Посмотрел вокруг себя, нагнулся да и оторвал кусочек бересты у престарелого дедка от обмотки. Дед не ожидал, с испуга чуть язык вовсе не заглотнул, а Горшеня пристроил ту полоску к губам, да как засвистит, как заведёт музыку — всю реку оживил. Мужики лицами подобрели, брови с переносиц увели, по лбам расправили; бабы заулыбались, спины выпрямили. А те, которые канат протягивали, с новым усердием за дело принялись, пену вокруг парома вспенили. Сыграл Горшеня «Землянку», «Катюшу», «Очи черные», а уже на трофейном «Августине» береста вконец истрепалась, обслюнявилась.
— Вот это здорово, — улыбается мужик с бородой выменем, — вот это радость!
Дедок одобрительно головой кивает, а парень ладошкой глаза прикрыл и дёргается с хрипом, то ли смеётся, то ли плачет — не понять.
— Молодец, паря, — говорят мужики. — Потешил, взбодрил.
— Как мягонькой кисточкой душу обмахнул!
— Как в чистое обмокнул!
— Эх, твою-раствою, семь лет не в струю!
— Да ты что же — музыкант? — спрашивают.
— Да что вы, братцы! Я Горшеня, разнорабочий, на все руки разноохочий.
А малец, сынишка мужика того, у которого сплошное «нетути», протолкнулся к Горшене поближе, своё веское мальчишеское слово в разговор вставил.
— Жалко, — говорит, — что ты, дядя, не музыкант!

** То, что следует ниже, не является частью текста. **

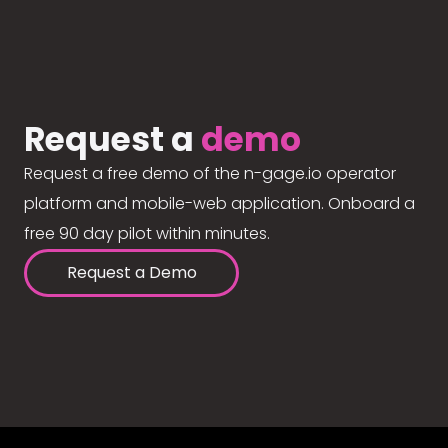
Request a
demo
Request a free demo of the n-gage.io operator
platform and mobile-web application. Onboard a
free 90 day pilot within minutes.
Request a Demo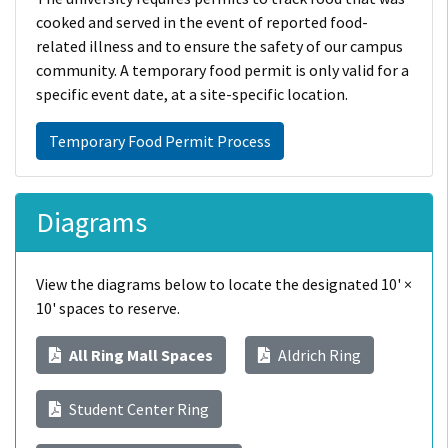
cooked and served in the event of reported food-
related illness and to ensure the safety of our campus
community. A temporary food permit is only valid for a
specific event date, at a site-specific location.
Temporary Food Permit Process
Diagrams
View the diagrams below to locate the designated 10' ×
10' spaces to reserve.
All Ring Mall Spaces
Aldrich Ring
Student Center Ring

Мы по ним шибко соскучимшись.
— А что ж у вас, праздных, музыканты перевелися? — уточняет Горшеня.
— Давно уж, — кивает мужик с выменем под носом. — Как король наш на престол уселся, как пошли у нас сплошные голодные праздники, так музыканты нас, простых мужиков, предали самым подлообразным образом: взяли да и померли все. А с ними и стихоплёты всякие, и рисовальщики, и скоморохи, и прочие ярмарочные прыгунцы.
— И клоуны, — добавляет малец.
Горшеня с Иваном переглядываются: дескать, странные, похоже, дела в этом царстве описываются, ничего пока не понять.
— Нет, оно, конечно, не все стихоплёты усопли, — продолжает свою мысль мужик с выменем. — Которые к королевскому двору пришлись, так те очень ничего себе живут, щёки свёклой обкладывают. Только у них прозвание тепереча другое — не стихоплёты они, а пиитусы. А как же — праздный праздному рознь!
— Да какая там рознь! — со слезцой в голосе вопиет тощий паренёк. — Им там тоже несладко живётся. Мне свояк сказывал: художникам тем, как последней скотине, прямо на королевском дворе жить приходится. И у них там на всех одна общая кормушка, к которой так запросто не подступишься, надо за свое место бодаться, локтями, стало быть, работать, а то запросто без баланды останешься!